My brother came again in June and joyfully aided me in my esthetic
pioneering. We amazed the town by seeding down a potato patch and
laying out a tennis court thereon, the first play-ground of its kind in
Hamilton township, and often as we played of an afternoon, farmers on
their way to market with loads of grain or hogs, paused to watch our
game and make audible comment on our folly. We also bought a
lawn-mower, the second in the town, and shaved our front yard. We took
down the old picket fence in front of the house and we planted trees
and flowers, until at last some of the elderly folk disgustedly
exclaimed, “What won't them Garland boys do next!”

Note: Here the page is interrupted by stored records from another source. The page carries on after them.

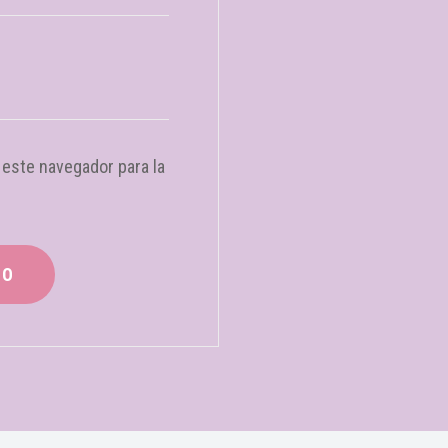
 este navegador para la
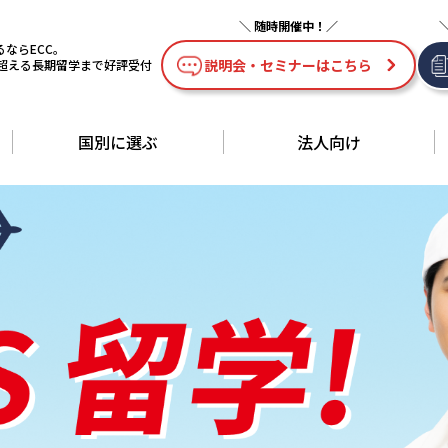
ならECC。
説明会・セミナーはこちら
を超える長期留学まで好評受付
国別に選ぶ
法人向け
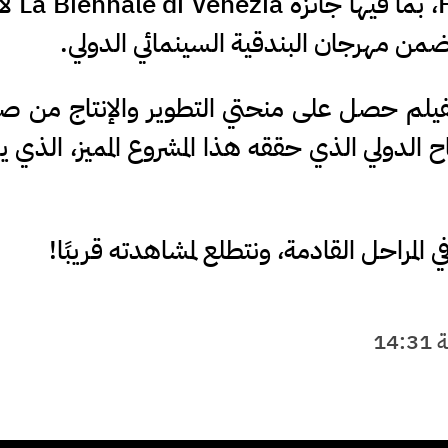
برنامج n Venice 2025
 ضمن مهرجان البندقية السينمائي الدولي.
الفيلم حصل على منحتي التطوير والإنتاج من 
اح الدولي الذي حققه هذا المشروع المميز، الذي
 المراحل القادمة، ونتطلع لمشاهدته قريبًا!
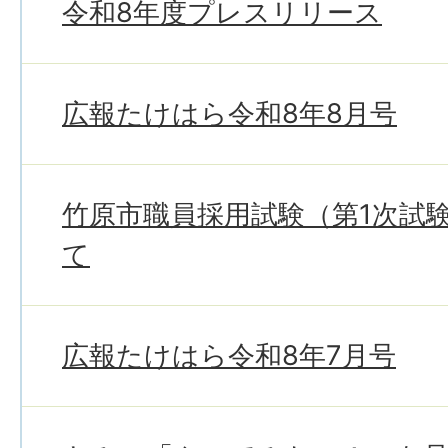
令和8年度プレスリリース
広報たけはら令和8年8月号
竹原市職員採用試験（第1次試
て
広報たけはら令和8年7月号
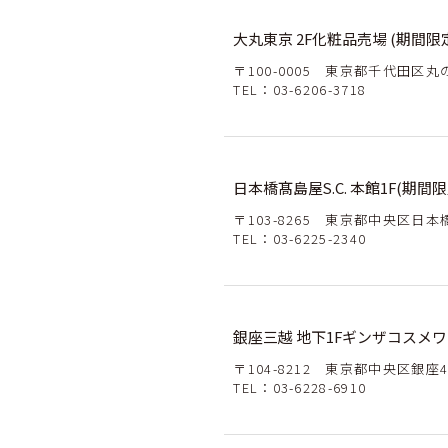
大丸東京 2F化粧品売場 (期間限
〒100-0005 東京都千代田区丸の
TEL：
03-6206-3718
日本橋髙島屋S.C. 本館1F(期間限
〒103-8265 東京都中央区日本橋2
TEL：
03-6225-2340
銀座三越 地下1Fギンザコスメ
〒104-8212 東京都中央区銀座4-
TEL：
03-6228-6910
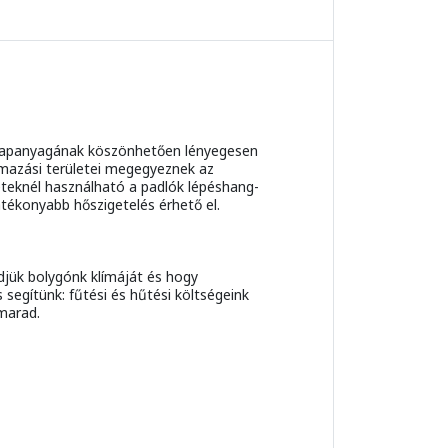
s alapanyagának köszönhetően lényegesen
lmazási területei megegyeznek az
knél használható a padlók lépéshang-
tékonyabb hőszigetelés érhető el.
jük bolygónk klímáját és hogy
segítünk: fűtési és hűtési költségeink
marad.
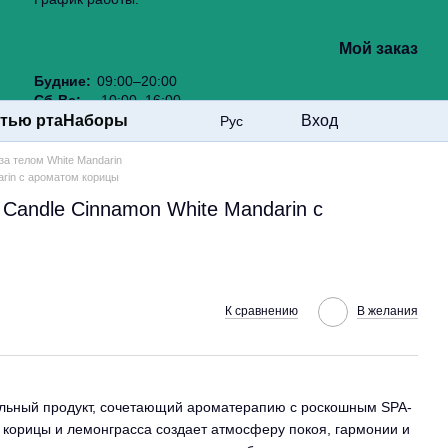
Мой заказ
Будние:
09:00–20:00
Сб-Вс:
10:00–16:00
стью рта
Наборы
Вход
Рус
за телом White Mandarin
arin с ароматом корицы
 Candle Cinnamon White Mandarin с
К сравнению
В желания
льный продукт, сочетающий ароматерапию с роскошным SPA-
 корицы и лемонграсса создает атмосферу покоя, гармонии и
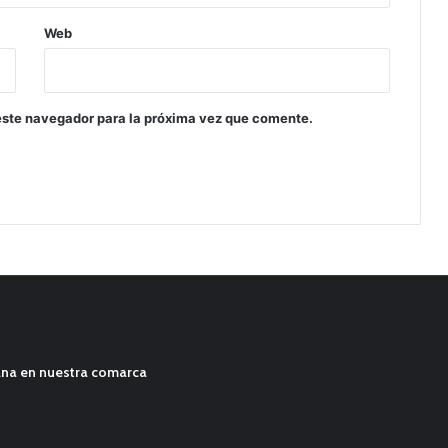
Web
este navegador para la próxima vez que comente.
ana en nuestra comarca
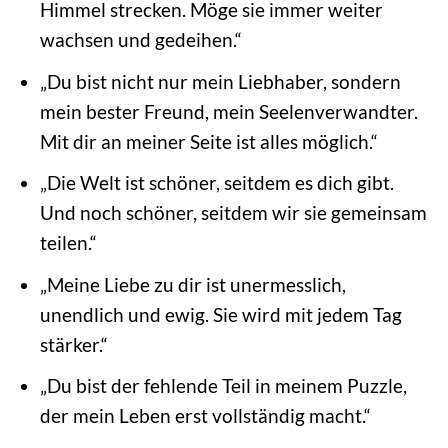
Himmel strecken. Möge sie immer weiter
wachsen und gedeihen.“
„Du bist nicht nur mein Liebhaber, sondern
mein bester Freund, mein Seelenverwandter.
Mit dir an meiner Seite ist alles möglich.“
„Die Welt ist schöner, seitdem es dich gibt.
Und noch schöner, seitdem wir sie gemeinsam
teilen.“
„Meine Liebe zu dir ist unermesslich,
unendlich und ewig. Sie wird mit jedem Tag
stärker.“
„Du bist der fehlende Teil in meinem Puzzle,
der mein Leben erst vollständig macht.“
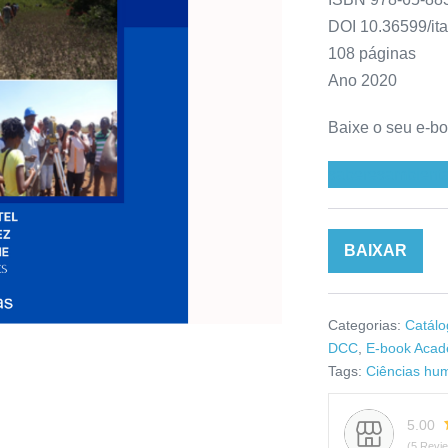
DOI 10.36599/it
108 páginas
Ano 2020
Baixe o seu e-b
saberesambienta
BAIXAR
Categorias:
Catálo
DCC
,
E-book Acad
Tags:
Ciências hu
5.00
(5 Revi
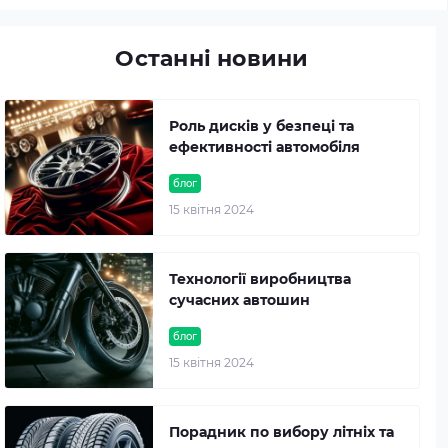
Останні новини
Роль дисків у безпеці та
ефективності автомобіля
блог
15 квітня 2024
Технології виробництва
сучасних автошин
блог
15 квітня 2024
Порадник по вибору літніх та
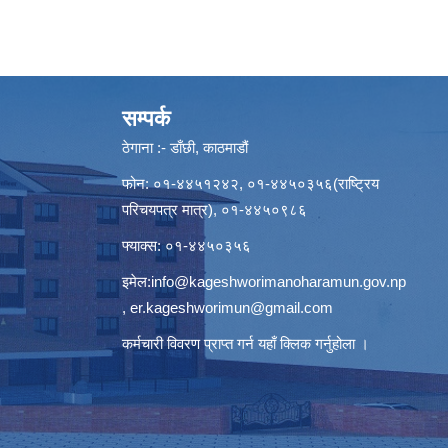
सम्पर्क
ठेगाना :- डाँछी, काठमाडौं
फोन: ०१-४४५१२४२, ०१-४४५०३५६(राष्ट्रिय
परिचयपत्र मात्र), ०१-४४५०९८६
फ्याक्स: ०१-४४५०३५६
इमेल:
info@kageshworimanoharamun.gov.np
,
er.kageshworimun@gmail.com
कर्मचारी विवरण प्राप्त गर्न
यहाँ क्लिक
गर्नुहोला ।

Without doubt we “started something” in the sleepy village. Others
following our example went so far as to take down their own fences and
to buy lawn-mowers. That we were planning waterworks and a bath-room
remained a secret—this was too revolutionary to be spoken of for the
present. We were forced to make progress slowly.
Rose of Dutcher's Coolly, published during this year, was
attacked quite as savagely as Main Traveled Roads had been, and
this criticism saddened and depressed me. With a foolish notion that
the Middle West should take a moderate degree of pride in me, I
resented this condemnation. “Am I not making in my small way the same
sort of historical record of the west that Whittier and Holmes secured
for New England?” I asked my friends.